As Krystal Tsosie, a Navajo geneticist and bioethics scholar at Vanderbilt University recalls, her career path toward a PhD in cancer biology was set. Then the lure of data science and genetics opened her eyes to new possibilities. 

“While I was studying cancer biology, I actually patented a couple of technologies related to tumor targeting of cancer cells with some drug analogs we created,” she says. “But then I had this fundamental identity crisis. I knew that if I went into cancer biology long term and I invented something or played a key part in developing a therapeutic, I’d probably be in my seventies before it got through clinical trials. And that drug, if it did make it to market, would probably not benefit people from my own community because Indigenous peoples do not get access to top-tier drugs when they’re new to the market.”

Tsosie explains that a large part of her new career momentum toward genetics stemmed from reading about the unfair use of information gathered from people in her Diné (Navajo) tribe and other Indigenous communities. 

“When I went back to graduate school in the pursuit of a masters in bioethics, I learned about all these genetic controversies in Native American and Indigenous communities related to the technologies being misused, and I realized that genetics and precision medicine are not going to go away.

“In fact,” she adds, “it became clear that Indigenous peoples would be increasingly called upon to be included in datasets. And the best way to ensure that our inclusion was ethical was to ensure that people who look like us were at the helm of the research. This has been the push.” 

Tsosie describes her research trajectory as ethically-centered, equity-centered, and justice-centered approaches to genetics, precision medicine, and health.





IndigiData Curriculum


The IndigiData curriculum places a strong emphasis on data ethics, contextualizing the importance and future of informatics skills for Indigenous peoples within the framework of health, culture, environment, and data.


Data Inspiration: Biomedical Ethics

For Oliver Bear Don’t Walk IV, a member of the Apsáalooke Nation and a PhD candidate in Biomedical Informatics at Columbia University, it was a career fair during his senior year that redirected his path toward data science.

“I majored in math and computational science as an undergrad,” he remembers, “and when I entered my senior year, I started to go to career fairs. I saw a lot of recruiters whose pitch was essentially, ‘We have a large amount of data on consumers that you can work with. We want to make sure they buy the latest phone or click on an ad that we serve to them.’”

Although Bear Don’t Walk considered these to be interesting problems, they didn’t promise the kind of impact that excited him. “A friend of mine told me about biomedical informatics, and I realized that a lot of the tools I had in my toolbox could translate well to working with health data,” he says. “The reason I got into it was because if someone is giving me their data to work with, they better get something out of that. There’s a trust there, and I should hope that whatever I do, they can benefit somehow.”

Bear Don’t Walk also sees a tight link between data privacy and the way data has been appropriated from people in Indigenous communities. “The idea of biocommercialism, taking someone’s data and profiting from it, has helped me to re-contextualize things like secondary use of electronic health record (EHR) data,” he says. “When you and a hospital sign papers that say that your medical data can be repurposed for secondary use research, and you don't have to be consulted after this point, I wonder how much we actually understand of what we're signing? I think there should be a way for patients to go back and say, ‘Hey, I’d actually prefer that my data not be used in this way, or not for this research, or not used at all.’ I want to make sure that the value systems are aligned between researcher and patient, and that the patient always feels empowered about their data.”

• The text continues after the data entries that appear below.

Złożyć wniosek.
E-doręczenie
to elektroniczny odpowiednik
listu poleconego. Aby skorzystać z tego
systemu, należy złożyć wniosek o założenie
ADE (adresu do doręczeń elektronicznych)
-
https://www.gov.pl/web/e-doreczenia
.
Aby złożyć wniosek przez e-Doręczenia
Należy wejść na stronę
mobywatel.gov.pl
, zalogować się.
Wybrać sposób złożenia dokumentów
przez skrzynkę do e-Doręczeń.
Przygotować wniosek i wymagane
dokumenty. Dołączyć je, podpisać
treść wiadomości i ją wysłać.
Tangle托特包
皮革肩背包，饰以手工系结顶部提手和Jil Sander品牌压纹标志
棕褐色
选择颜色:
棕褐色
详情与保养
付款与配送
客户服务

Looking to More Holistic Data Types

Tsosie and Bear Don’t Walk have both discussed the example of diabetes to make their point. Diabetes is well studied in Native populations, but the early conclusions of researchers, that a genetic predisposition was likely at play, betrayed a shortsighted and incomplete approach to the data.

“Diabetes is something that is heavily studied in Indigenous communities, particularly in the Southwest,” Tsosie says, “and one population in general in the Southwest is so over-studied because they have the highest adult-onset prevalence of Type 2 diabetes. Yet that disease didn't exist in that community until a western commodity diet was imposed upon them.” 

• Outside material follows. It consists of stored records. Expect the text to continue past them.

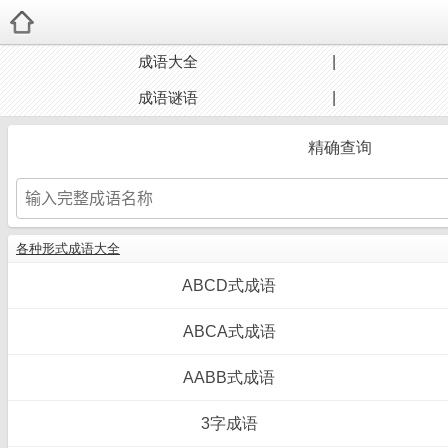
成语大全
成语谜语
精确查询
各种形式成语大全
ABCD式成语
ABCA式成语
AABB式成语
3字成语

Bear Don’t Walk agrees. “There are a lot of other sociocultural factors, including colonialism, that went into making diabetes more prevalent in these communities. Not to say that there’s no genetic factor. But it’s important to remember that the lens through which you’re viewing science and doing science is not unbiased.” 

Coming Together for a Purpose

Based on such shared understandings, Tsosie and Bear Don’t Walk’s paths merged as two of several organizers of the first IndigiData workshop, held virtually over one week in July 2021 and based on a theme of “empowering the next generation of Indigenous data scientists.” 

“It’s critical to have cross-disciplinary conversations in which scientists are willing to listen, as well as to grant agency to individuals who can make decisions that are ethically-minded,” Tsosie says of the workshop. “We need to focus on the empowerment of data and data-driven decisions as well as focusing attention to the need of ethics.”

Both data scientists intend to continue this conversation against the backdrop of next year’s IndigiData, which is currently funded by the National Science Foundation through 2025.